======== Records for processing ========

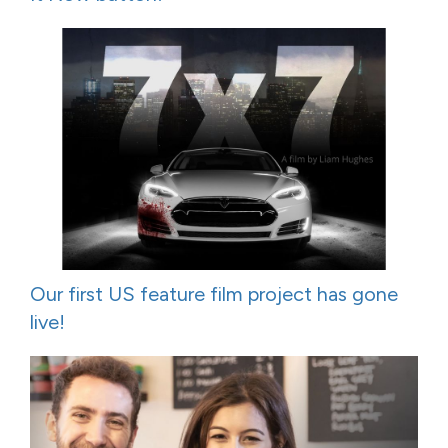
Our first US feature film project has gone
live!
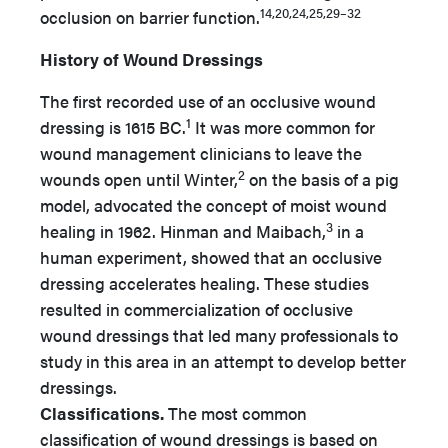
14,20,24,25,29–32
occlusion on barrier function.
History of Wound Dressings
The first recorded use of an occlusive wound
1
dressing is 1615 BC.
It was more common for
wound management clinicians to leave the
2
wounds open until Winter,
on the basis of a pig
model, advocated the concept of moist wound
3
healing in 1962. Hinman and Maibach,
in a
human experiment, showed that an occlusive
dressing accelerates healing. These studies
resulted in commercialization of occlusive
wound dressings that led many professionals to
study in this area in an attempt to develop better
dressings.
Classifications.
The most common
classification of wound dressings is based on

========

**Assigned task:** Write every entry out again exactly, images omitted.

**Response for this exercise:**
Our first US feature film project has gone
live!
14,20,24,25,29–32
occlusion on barrier function.
History of Wound Dressings
The first recorded use of an occlusive wound
1
dressing is 1615 BC.
It was more common for
wound management clinicians to leave the
2
wounds open until Winter,
on the basis of a pig
model, advocated the concept of moist wound
3
healing in 1962. Hinman and Maibach,
in a
human experiment, showed that an occlusive
dressing accelerates healing. These studies
resulted in commercialization of occlusive
wound dressings that led many professionals to
study in this area in an attempt to develop better
dressings.
Classifications.
The most common
classification of wound dressings is based on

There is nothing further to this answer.